Li Jin, Ning Xinbao
State Key Laboratory of Modern Acoustics, Institute for Biomedical Electronical Engineering, Nanjing University, Nanjing 210093, China.
Phys Rev E Stat Nonlin Soft Matter Phys. 2006 May;73(5 Pt 1):052902. doi: 10.1103/PhysRevE.73.052902. Epub 2006 May 24.

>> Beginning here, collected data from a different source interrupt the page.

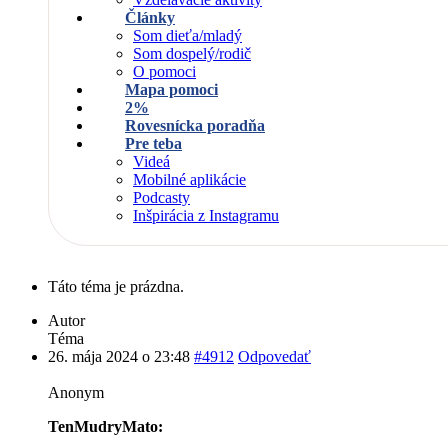
Články
Som dieťa/mladý
Som dospelý/rodič
O pomoci
Mapa pomoci
2%
Rovesnícka poradňa
Pre teba
Videá
Mobilné aplikácie
Podcasty
Inšpirácia z Instagramu
Táto téma je prázdna.
Autor
Téma
26. mája 2024 o 23:48
#4912
Odpovedať
Anonym
TenMudryMato:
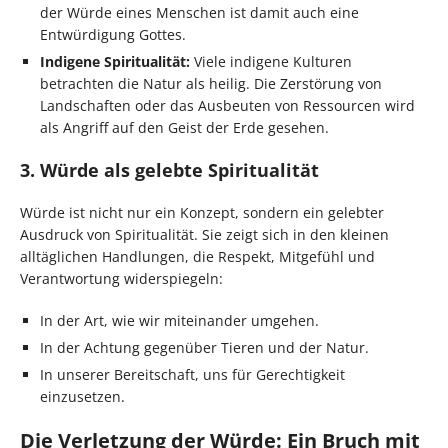
der Würde eines Menschen ist damit auch eine
Entwürdigung Gottes.
Indigene Spiritualität:
Viele indigene Kulturen
betrachten die Natur als heilig. Die Zerstörung von
Landschaften oder das Ausbeuten von Ressourcen wird
als Angriff auf den Geist der Erde gesehen.
3. Würde als gelebte Spiritualität
Würde ist nicht nur ein Konzept, sondern ein gelebter
Ausdruck von Spiritualität. Sie zeigt sich in den kleinen
alltäglichen Handlungen, die Respekt, Mitgefühl und
Verantwortung widerspiegeln:
In der Art, wie wir miteinander umgehen.
In der Achtung gegenüber Tieren und der Natur.
In unserer Bereitschaft, uns für Gerechtigkeit
einzusetzen.
Die Verletzung der Würde: Ein Bruch mit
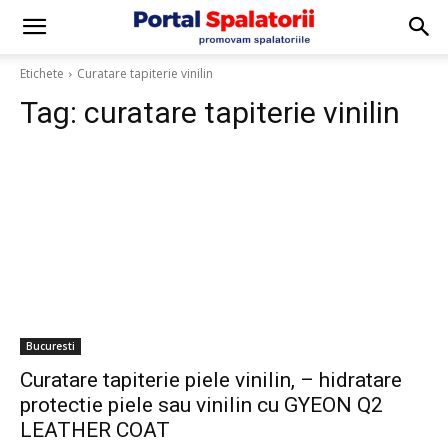
Etichete
Curatare tapiterie vinilin
Tag:
curatare tapiterie vinilin
Bucuresti
Curatare tapiterie piele vinilin, – hidratare
protectie piele sau vinilin cu GYEON Q2
LEATHER COAT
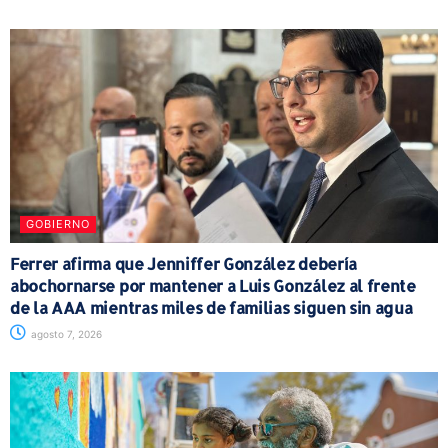
GOBIERNO
Ferrer afirma que Jenniffer González debería
abochornarse por mantener a Luis González al frente
de la AAA mientras miles de familias siguen sin agua
agosto 7, 2026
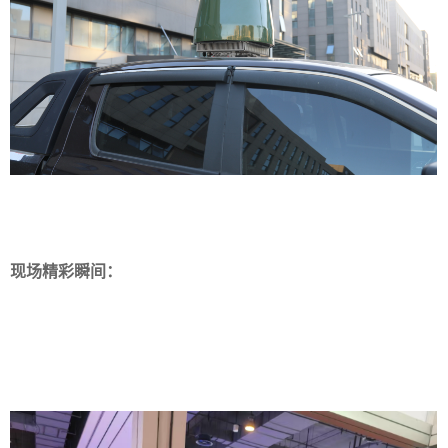
现场精彩瞬间：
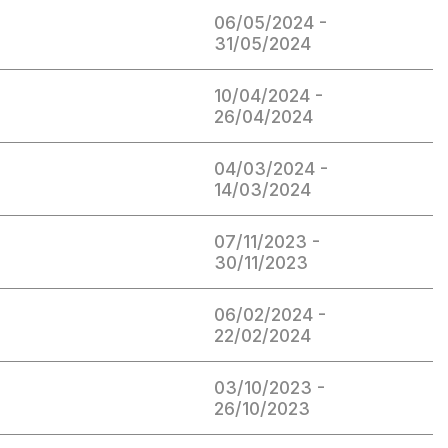
06/05/2024 -
31/05/2024
10/04/2024 -
26/04/2024
04/03/2024 -
14/03/2024
07/11/2023 -
30/11/2023
06/02/2024 -
22/02/2024
03/10/2023 -
26/10/2023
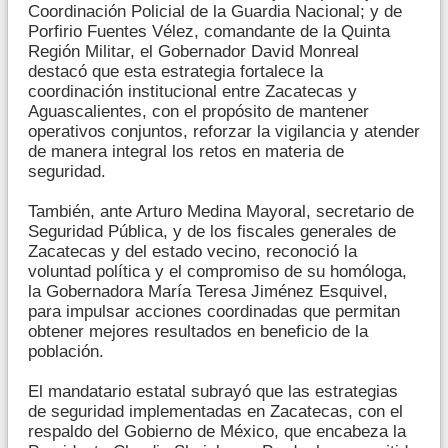
Coordinación Policial de la Guardia Nacional; y de
Porfirio Fuentes Vélez, comandante de la Quinta
Región Militar, el Gobernador David Monreal
destacó que esta estrategia fortalece la
coordinación institucional entre Zacatecas y
Aguascalientes, con el propósito de mantener
operativos conjuntos, reforzar la vigilancia y atender
de manera integral los retos en materia de
seguridad.
También, ante Arturo Medina Mayoral, secretario de
Seguridad Pública, y de los fiscales generales de
Zacatecas y del estado vecino, reconoció la
voluntad política y el compromiso de su homóloga,
la Gobernadora María Teresa Jiménez Esquivel,
para impulsar acciones coordinadas que permitan
obtener mejores resultados en beneficio de la
población.
El mandatario estatal subrayó que las estrategias
de seguridad implementadas en Zacatecas, con el
respaldo del Gobierno de México, que encabeza la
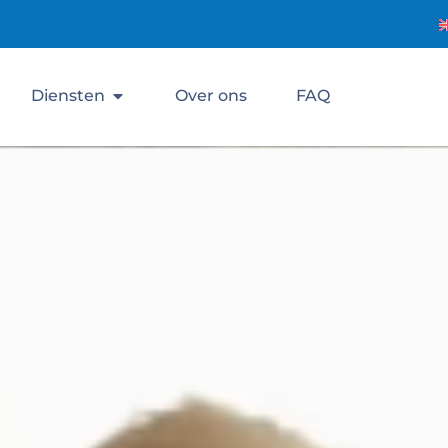
Diensten
Over ons
FAQ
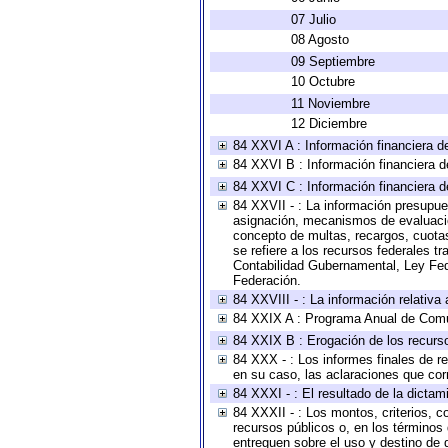
07 Julio
08 Agosto
09 Septiembre
10 Octubre
11 Noviembre
12 Diciembre
84 XXVI A : Información financiera d
84 XXVI B : Información financiera d
84 XXVI C : Información financiera d
84 XXVII - : La información presupue
asignación, mecanismos de evaluación
concepto de multas, recargos, cuotas
se refiere a los recursos federales t
Contabilidad Gubernamental, Ley Fed
Federación.
84 XXVIII - : La información relativa
84 XXIX A : Programa Anual de Comun
84 XXIX B : Erogación de los recursos
84 XXX - : Los informes finales de re
en su caso, las aclaraciones que co
84 XXXI - : El resultado de la dictam
84 XXXII - : Los montos, criterios, c
recursos públicos o, en los términos
entreguen sobre el uso y destino de 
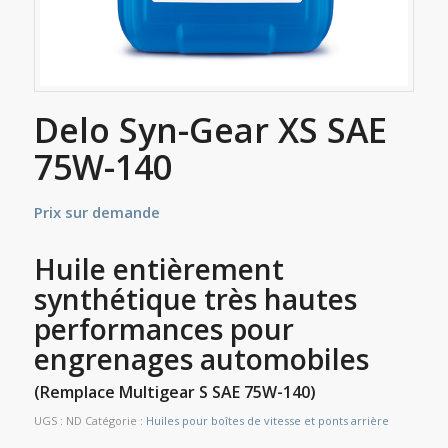
Delo Syn-Gear XS SAE
75W-140
Prix sur demande
Huile entièrement
synthétique très hautes
performances pour
engrenages automobiles
(Remplace Multigear S SAE 75W-140)
UGS :
ND
Catégorie :
Huiles pour boîtes de vitesse et ponts arrière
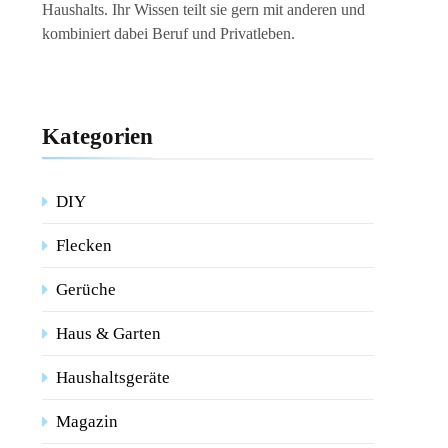
Haushalts. Ihr Wissen teilt sie gern mit anderen und
kombiniert dabei Beruf und Privatleben.
Kategorien
DIY
Flecken
Gerüche
Haus & Garten
Haushaltsgeräte
Magazin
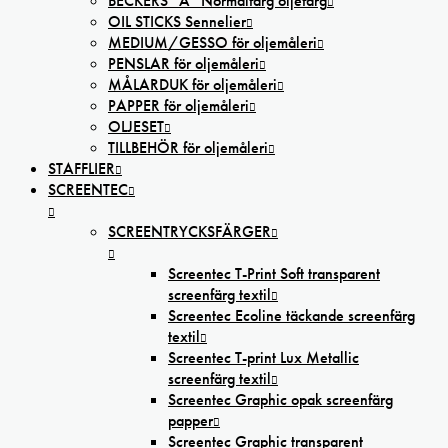
BECKERS ”A” Normalfärg oljefärg
OIL STICKS Sennelier
MEDIUM/GESSO för oljemåleri
PENSLAR för oljemåleri
MÅLARDUK för oljemåleri
PAPPER för oljemåleri
OLJESET
TILLBEHÖR för oljemåleri
STAFFLIER
SCREENTEC
SCREENTRYCKSFÄRGER
Screentec T-Print Soft transparent
screenfärg textil
Screentec Ecoline täckande screenfärg
textil
Screentec T-print Lux Metallic
screenfärg textil
Screentec Graphic opak screenfärg
papper
Screentec Graphic transparent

Physiological systems generate complex fluctuations in their output signals that reflect the underlying dynamics. The base-scale entropy method was proposed as a complexity measure to investigate the complexity of time series. The advantages of this method are simplicity and extremely fast calculation for very short data sets. This method enables analyzing very short, nonstationary, and noisy data sets. We employed this method for short-term physiological time series for analysis of heart-rate variability signals. The results show that the simple and easily calculated measure can effectively detect the complexity dissimilarity of physiological time series in different physiological or pathological states, which is convenient for clinical applications.
生理系统在其输出信号中产生反映潜在动力学的复杂波动。提出了基本尺度熵方法作为一种复杂性度量来研究时间序列的复杂性。该方法的优点是简单,对于非常短的数据集计算速度极快。此方法能够分析非常短的、非平稳的和有噪声的数据集。我们将该方法用于短期生理时间序列,以分析心率变异性信号。结果表明,这种简单且易于计算的度量能够有效检测不同生理或病理状态下生理时间序列的复杂性差异,便于临床应用。